## Your goal
From the records below, count the lines containing the word "page" and give only that number.

[Records from a data collection]
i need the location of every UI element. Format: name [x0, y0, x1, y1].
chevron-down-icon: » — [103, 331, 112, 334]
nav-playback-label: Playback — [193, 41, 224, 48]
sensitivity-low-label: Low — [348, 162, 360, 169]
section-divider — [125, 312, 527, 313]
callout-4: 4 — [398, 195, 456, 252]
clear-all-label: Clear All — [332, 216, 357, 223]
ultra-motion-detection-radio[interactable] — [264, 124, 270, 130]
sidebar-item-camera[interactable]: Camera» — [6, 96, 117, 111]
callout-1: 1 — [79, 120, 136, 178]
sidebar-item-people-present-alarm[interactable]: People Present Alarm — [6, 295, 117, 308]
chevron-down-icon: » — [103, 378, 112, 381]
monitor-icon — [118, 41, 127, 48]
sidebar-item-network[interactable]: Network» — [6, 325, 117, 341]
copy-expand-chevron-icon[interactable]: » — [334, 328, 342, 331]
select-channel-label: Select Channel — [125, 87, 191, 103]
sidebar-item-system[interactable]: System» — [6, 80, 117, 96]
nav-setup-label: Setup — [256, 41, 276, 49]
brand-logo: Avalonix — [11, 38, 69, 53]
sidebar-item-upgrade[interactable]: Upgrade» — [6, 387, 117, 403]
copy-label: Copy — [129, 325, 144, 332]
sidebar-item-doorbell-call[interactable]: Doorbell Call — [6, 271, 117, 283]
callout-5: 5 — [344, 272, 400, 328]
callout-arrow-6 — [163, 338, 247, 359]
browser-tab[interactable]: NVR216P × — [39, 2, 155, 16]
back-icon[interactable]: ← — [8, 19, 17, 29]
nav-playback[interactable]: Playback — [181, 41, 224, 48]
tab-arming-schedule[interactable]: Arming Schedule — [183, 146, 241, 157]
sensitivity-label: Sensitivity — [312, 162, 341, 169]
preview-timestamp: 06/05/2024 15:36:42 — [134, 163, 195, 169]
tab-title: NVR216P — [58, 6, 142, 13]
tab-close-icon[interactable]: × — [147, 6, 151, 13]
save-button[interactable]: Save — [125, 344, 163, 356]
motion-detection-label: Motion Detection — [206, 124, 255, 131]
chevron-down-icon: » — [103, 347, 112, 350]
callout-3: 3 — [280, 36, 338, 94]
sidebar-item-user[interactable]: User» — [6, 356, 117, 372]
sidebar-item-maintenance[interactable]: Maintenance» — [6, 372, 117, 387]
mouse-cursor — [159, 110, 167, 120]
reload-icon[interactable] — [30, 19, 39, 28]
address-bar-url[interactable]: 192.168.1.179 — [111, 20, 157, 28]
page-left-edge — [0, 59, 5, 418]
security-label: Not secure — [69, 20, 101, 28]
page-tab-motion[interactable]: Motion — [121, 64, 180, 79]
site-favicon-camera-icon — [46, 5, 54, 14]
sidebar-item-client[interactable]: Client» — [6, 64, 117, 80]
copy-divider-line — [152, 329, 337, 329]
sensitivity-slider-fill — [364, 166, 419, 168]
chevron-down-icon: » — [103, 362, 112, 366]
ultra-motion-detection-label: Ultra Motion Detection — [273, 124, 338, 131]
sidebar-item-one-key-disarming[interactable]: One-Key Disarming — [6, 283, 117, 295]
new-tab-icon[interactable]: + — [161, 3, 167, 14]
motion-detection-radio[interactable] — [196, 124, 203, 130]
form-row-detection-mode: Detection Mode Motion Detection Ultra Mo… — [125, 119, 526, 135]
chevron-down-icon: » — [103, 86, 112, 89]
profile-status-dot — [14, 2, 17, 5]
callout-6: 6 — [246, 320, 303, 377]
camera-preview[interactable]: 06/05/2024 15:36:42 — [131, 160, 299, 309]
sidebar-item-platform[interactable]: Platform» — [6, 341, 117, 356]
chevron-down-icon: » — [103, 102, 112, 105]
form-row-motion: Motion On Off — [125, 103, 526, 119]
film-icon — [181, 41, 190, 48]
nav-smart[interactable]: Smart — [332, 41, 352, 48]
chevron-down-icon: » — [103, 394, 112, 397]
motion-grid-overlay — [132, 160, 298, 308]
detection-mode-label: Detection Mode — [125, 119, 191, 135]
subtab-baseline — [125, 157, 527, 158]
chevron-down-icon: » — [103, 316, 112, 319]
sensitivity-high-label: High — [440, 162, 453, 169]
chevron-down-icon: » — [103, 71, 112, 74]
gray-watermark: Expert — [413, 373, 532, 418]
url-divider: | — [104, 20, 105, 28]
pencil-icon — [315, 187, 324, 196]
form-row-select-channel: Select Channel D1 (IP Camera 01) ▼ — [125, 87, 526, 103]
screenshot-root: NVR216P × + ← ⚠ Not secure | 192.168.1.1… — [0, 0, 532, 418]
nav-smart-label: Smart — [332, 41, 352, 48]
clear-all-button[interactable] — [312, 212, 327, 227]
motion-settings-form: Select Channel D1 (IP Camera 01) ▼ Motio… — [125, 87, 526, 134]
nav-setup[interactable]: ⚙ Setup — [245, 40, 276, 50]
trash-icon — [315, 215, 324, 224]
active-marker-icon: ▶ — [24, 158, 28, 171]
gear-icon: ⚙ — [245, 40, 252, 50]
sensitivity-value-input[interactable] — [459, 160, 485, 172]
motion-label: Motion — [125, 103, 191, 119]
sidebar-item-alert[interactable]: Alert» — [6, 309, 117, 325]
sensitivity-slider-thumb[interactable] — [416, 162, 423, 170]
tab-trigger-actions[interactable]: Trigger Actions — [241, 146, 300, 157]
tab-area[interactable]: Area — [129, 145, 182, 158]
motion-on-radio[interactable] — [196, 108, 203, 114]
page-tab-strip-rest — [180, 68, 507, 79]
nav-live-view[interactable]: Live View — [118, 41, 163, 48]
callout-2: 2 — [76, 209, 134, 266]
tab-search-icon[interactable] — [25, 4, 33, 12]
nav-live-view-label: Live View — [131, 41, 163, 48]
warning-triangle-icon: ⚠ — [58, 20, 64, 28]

## Completed exercise
3